Assuming 80 per cent availability, the Aayog estimated that around 8.18 lakh doctors may actually be available for active service. This gives a doctor population ratio of 1:1613 against the WHO norm of 1:1000, it said.
The current nurse-population ratio is 1:588.
"Due to the sub-optimal quality of training offered by several institutions that have mushroomed over the years, limited career prospects and poor working conditions, especially in the private sector, there is a significant shortage of skilled nurses in the country," the Aayog stated.

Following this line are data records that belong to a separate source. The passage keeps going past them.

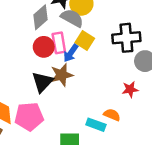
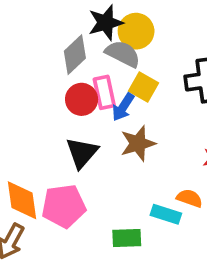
brown star: (62, 75) -> (138, 143), moved

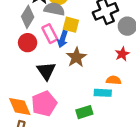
red circle: (82, 99) -> (28, 43), moved

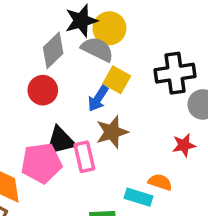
pink rectangle: (50, 34) -> (84, 157), moved
black triangle: (46, 71) -> (60, 141), turned 36
pink pentagon: (44, 104) -> (41, 163), moved

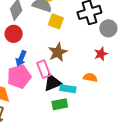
blue arrow: (98, 99) -> (21, 58), moved
black triangle: (60, 141) -> (52, 83), moved
cyan rectangle: (138, 197) -> (68, 89), moved

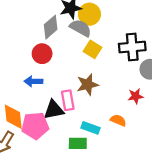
blue arrow: (21, 58) -> (33, 81), moved, turned 56
pink pentagon: (19, 77) -> (35, 126), moved
black triangle: (52, 83) -> (54, 110), moved

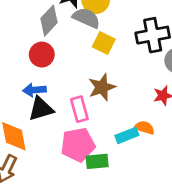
black triangle: (54, 110) -> (41, 109), moved
pink pentagon: (35, 126) -> (78, 145), moved
cyan rectangle: (90, 128) -> (127, 135), moved, turned -36

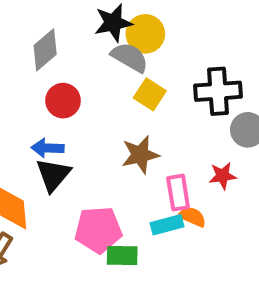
gray diamond: (49, 21) -> (45, 50), moved
black triangle: (41, 109) -> (53, 175), turned -40
pink rectangle: (79, 109) -> (178, 193), moved

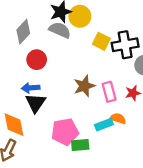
gray semicircle: (130, 57) -> (60, 30), moved
yellow square: (150, 94) -> (101, 41), moved
pink rectangle: (178, 193) -> (109, 92), moved

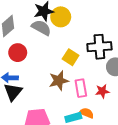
yellow square: (101, 41) -> (71, 57), moved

"Private practice by medial faculty in teaching institutions is rampant in several states, compromising on the commitment to teaching and institutional clinical work," it highlighted.
Among the constraints the Aayog mentioned were poor infrastructure in many state and private medical/nursing/dental colleges.
It further said that health professionals in the public sector are inadequately compensated and motivation levels are extremely poor. Fair compensation in the private sector, for nurses, is also a challenge.
The Aayog has suggested creating a cadre of primary healthcare practitioners by introducing a three-year competency-based dynamic course for primary, community and family medicine and partner with private hospitals or private medical practitioners to skill technicians, nursing and para-nursing as well as para-medical staff to deal with paucity of health professionals.